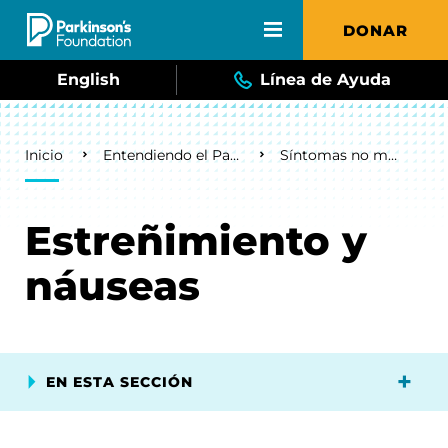
Skip to main content
DONAR
English
Línea de Ayuda
Breadcrumb
Inicio
Entendiendo el Parkinson
Síntomas no motores
Estreñimiento y
náuseas
EN ESTA SECCIÓN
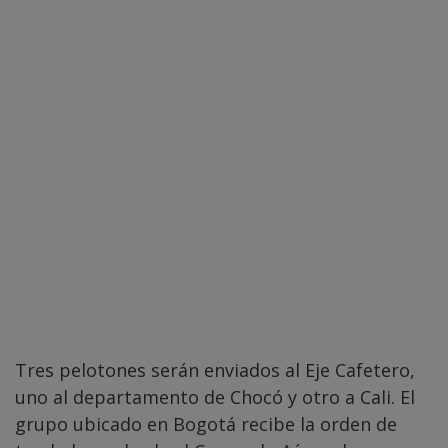
Tres pelotones serán enviados al Eje Cafetero,
uno al departamento de Chocó y otro a Cali. El
grupo ubicado en Bogotá recibe la orden de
+++
YOUR GOAL: Word for word, restate only the lines from the one containing "uno al departamento" through the last line of the entries, with both ends kept.

EXERCISE SOLUTION:
uno al departamento de Chocó y otro a Cali. El
grupo ubicado en Bogotá recibe la orden de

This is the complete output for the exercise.